Digitalism Interview - crossing musical boundries
From lo-fi guitar riffs to techno kick drums, Digitalism are in with the in-crowd.
Digitalism are the German duo made up of Jence Moelle and Isi Tuefekci. They'd been firm favourites in The End office for a while, but nobody was prepared for quite how good their live show was going to be in The End's main room at Bugged Out! in January '07. That set remains one of the highlights of the year, and the subsequent release of their superb album 'Idealism' cemented their reputation. After confirming them to play at The End's tent at Lovebox festival summer '07, we caught up with Digitalism for an interview.
Endclub.com: Hi guys!
What are your personal highlights on 'Idealism'?
The prime moment is probably 'Moonlight', which is kind of a Digitalism hymn, praising the night time and the now. Isi loves 'Idealistic' for its old skool part in the middle, and we both love 'Pogo' as it is the most personal song on the album.
What's the difference between Isi and Jence?
Jence is the freak and Isi is the control freak having to look after him from time to time. We're both quite tall, but Isi is even taller. Jence is sillier and Isi cares more about stuff.
How do your roles in the Digitalism studio differ?
We both see our studio as our private playground for grown-ups. Jence hammers lots of ideas and melodies into the gear while Isi directs and channelizes everything. It's very complementary.
How does being on a major compare with your time on Kitsune?
Well actually we still work with Kitsune, as they're doing all our vinyls. The major just produces the CD and works the project after all of us - Kitsune and us - have made decisions about music, art and profile. So we're really happy with this way of working. It's a team being indie but with major power. Although we've got a tighter schedule now. But that's due to our album release.
Your music has quite rightly found popularity within the indie crowd as well as the dance music community - why do you think this is, and was it something you set out to achieve when you started?
When we started, we just did it because we were oversaturated by boring vinyls that we had to deal with every week, working in record stores and distributions. So what we wanted to do is create music that'd kick ass ourselves. We didn't think about how it should sound like, we just jammed and found this Digitalism signature sound. This is what kicks us! We like it rough and edgy as well as banging with electronic sounds.

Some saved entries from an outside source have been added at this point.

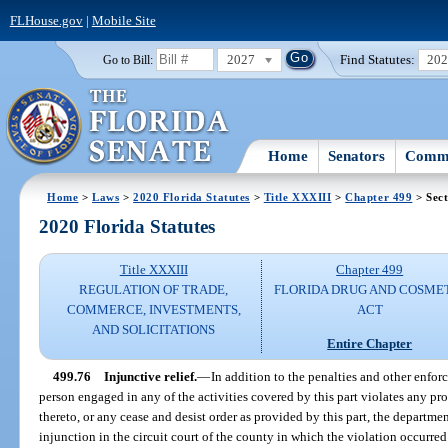
FLHouse.gov
|
Mobile Site
2027
Find Statutes:
20
Go to Bill:
Home
Senators
Commi
Home
>
Laws
>
2020 Florida Statutes
>
Title XXXIII
>
Chapter 499
> Sect
2020 Florida Statutes
Title XXXIII
Chapter 499
REGULATION OF TRADE,
FLORIDA DRUG AND COSME
COMMERCE, INVESTMENTS,
ACT
AND SOLICITATIONS
Entire Chapter
499.76
Injunctive relief.
—
In addition to the penalties and other enforc
person engaged in any of the activities covered by this part violates any pro
thereto, or any cease and desist order as provided by this part, the departmen
injunction in the circuit court of the county in which the violation occurred 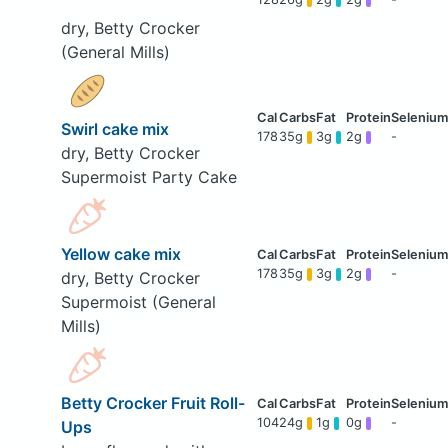
dry, Betty Crocker
(General Mills)
Swirl cake mix
178
35g
3g
2g
-
dry, Betty Crocker
Supermoist Party Cake
Yellow cake mix
178
35g
3g
2g
-
dry, Betty Crocker
Supermoist (General
Mills)
Betty Crocker Fruit Roll-
104
24g
1g
0g
-
Ups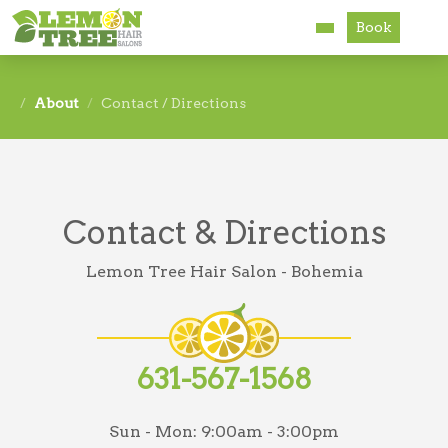
Book
Services
About
Contact / Directions
About
Careers
Contact & Directions
Accessibility
Lemon Tree Hair Salon - Bohemia
631-567-1568
Sun - Mon:
9:00am - 3:00pm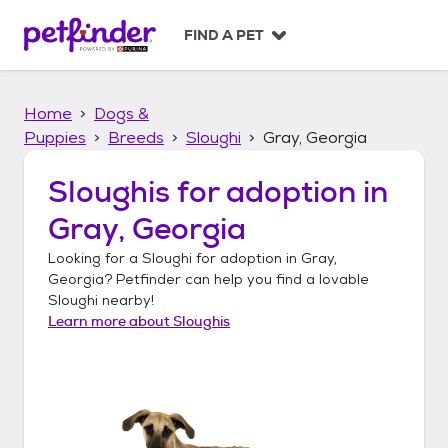
S
k
FIND A PET
i
p
t
Home
Dogs &
o
c
Puppies
Breeds
Sloughi
Gray, Georgia
o
n
Sloughis
for adoption in
t
Gray, Georgia
e
n
Looking for a
Sloughi
for adoption in
Gray,
t
Georgia
? Petfinder can help you find a lovable
Sloughi
nearby!
Learn more about
Sloughis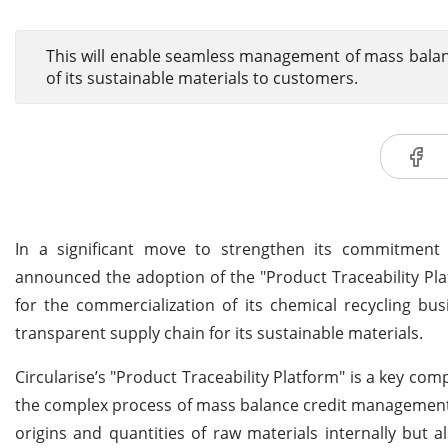
This will enable seamless management of mass balan
of its sustainable materials to customers.
In a significant move to strengthen its commitment
announced the adoption of the "Product Traceability Pl
for the commercialization of its chemical recycling bus
transparent supply chain for its sustainable materials.
Circularise’s "Product Traceability Platform" is a key com
the complex process of mass balance credit management. 
origins and quantities of raw materials internally but 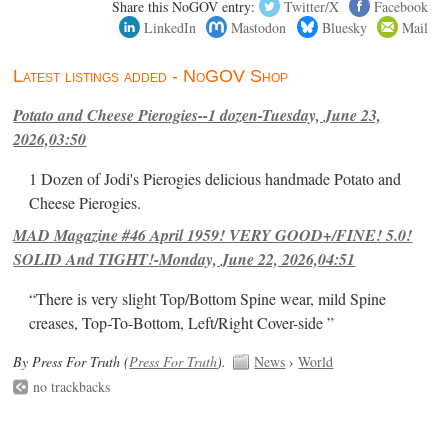
Share this NoGOV entry:
Twitter/X
Facebook
LinkedIn
Mastodon
Bluesky
Mail
Latest listings added - NoGOV Shop
Potato and Cheese Pierogies--1 dozen-Tuesday, June 23,
2026,03:50
1 Dozen of Jodi's Pierogies delicious handmade Potato and
Cheese Pierogies.
MAD Magazine #46 April 1959! VERY GOOD+/FINE! 5.0!
SOLID And TIGHT!-Monday, June 22, 2026,04:51
“There is very slight Top/Bottom Spine wear, mild Spine
creases, Top-To-Bottom, Left/Right Cover-side ”
By Press For Truth (
Press For Truth
).
News
›
World
no trackbacks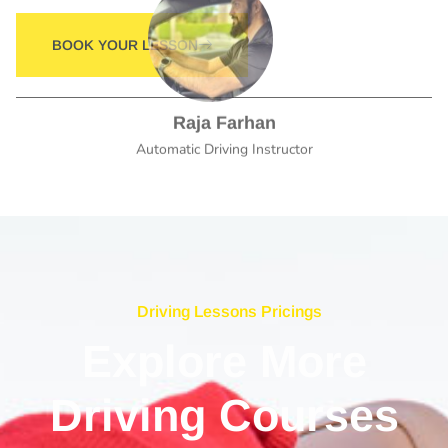
Raja Farhan
Automatic Driving Instructor
Driving Lessons Pricings
Explore More
Driving Courses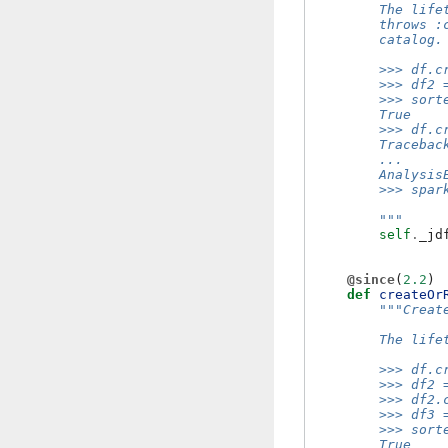
        The life
        throws :
        catalog.
        >>> df.c
        >>> df2 
        >>> sort
        True
        >>> df.c
        Tracebac
        ...
        Analysis
        >>> spar
        """
self
.
_jd
@since
(
2.2
)
def
createOr
"""Creat
        The life
        >>> df.c
        >>> df2 
        >>> df2.
        >>> df3 
        >>> sort
        True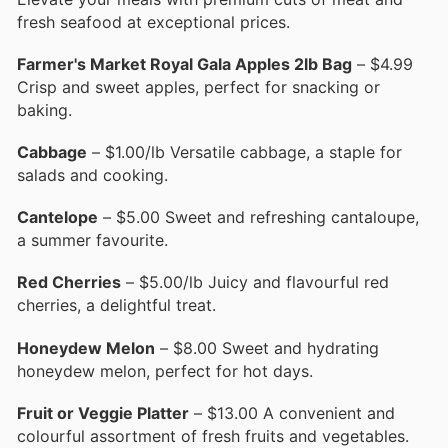
fresh seafood at exceptional prices.
Farmer's Market Royal Gala Apples 2lb Bag
– $4.99
Crisp and sweet apples, perfect for snacking or
baking.
Cabbage
– $1.00/lb Versatile cabbage, a staple for
salads and cooking.
Cantelope
– $5.00 Sweet and refreshing cantaloupe,
a summer favourite.
Red Cherries
– $5.00/lb Juicy and flavourful red
cherries, a delightful treat.
Honeydew Melon
– $8.00 Sweet and hydrating
honeydew melon, perfect for hot days.
Fruit or Veggie Platter
– $13.00 A convenient and
colourful assortment of fresh fruits and vegetables.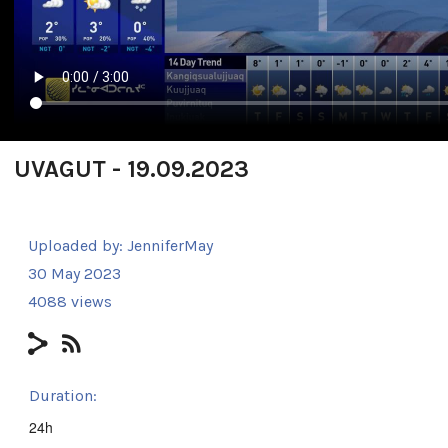
UVAGUT - 19.09.2023
Uploaded by:
JenniferMay
30 May 2023
4088 views
Duration:
24h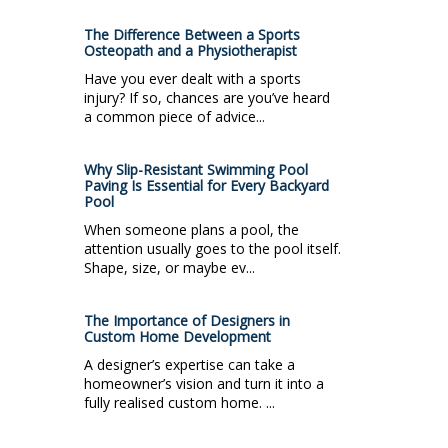
The Difference Between a Sports
Osteopath and a Physiotherapist
Have you ever dealt with a sports
injury? If so, chances are you’ve heard
a common piece of advice...
Why Slip-Resistant Swimming Pool
Paving Is Essential for Every Backyard
Pool
When someone plans a pool, the
attention usually goes to the pool itself.
Shape, size, or maybe ev...
The Importance of Designers in
Custom Home Development
A designer’s expertise can take a
homeowner’s vision and turn it into a
fully realised custom home. ...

So we are indie and electronic, freaking out jumping in the studio to lo-fi guitar riffs as well as techno kick drums. We also prefer doing music that has a face and can be remembered, this is why we work with song structures, even in the more electronic songs. We reckon this is what indie people appreciate. It's not functional club music, it's Digitalism.
You've done a lot of remixing of bands in your time - which bands are you really into right now, and are there any you would you like to remix?
Our faves change daily as we get sent so much music every day. We were just recently listening to old Culture Beat and Snap records amongst the new Chemical Brothers LP, Hadouken!, The Smiths and all that. And Jence's been to a private hip hop party in Dublin recently, which was great fun!
What artists or albums had the biggest effect on you when you were growing up?
Mainly everything silly and punky, which can be from 60's rock via Dr. Dre to the French House records, crudely sampling and not caring about the reception. This is how it should be. And lots of soundtracks - we often think in movies or pictures when making or listening to music. We see our album also as a kind of peoples' soundtrack.
How do you guys adjust the way you perform when playing a big festival as opposed to playing in a club environment?
Actually we don't. It turned out to be not necessary. We rocked indoor rave festivals and had indies freaking out to the same set. But we're just working on a new one with more elements and a bigger show. We're really looking forward to it.
And talking of clubs, did you enjoy your set at Bugged Out in The End's main room earlier this year?
This Bugged Out show was one of the best we ever played. It looked like the room was on fire and people wouldn't stop trying to grab us! Very intense!
How rock & roll are you? Can you give us any anecdotes that certify your rock & roll credentials?
Once, we found ourselves in a surreal Friday 13th-style house surrounded by trees, owned by a friend's auntie in Australia, still having to play another gig a few hours later and not having slept since...can't remember..., we're likely to get "auntiefied" pretty often...Vodka's always our still water.
What has been the proudest moment of your career so far?
We were walking around in Tokyo recently, where our album was very high in the charts and we saw ourselves looking at us on Shibuya Station from thousands of posters.
And finally, who'd win in a royal rumble death match if we threw Digitalism, Simian Mobile Disco, Justice and Daft Punk in a ring together?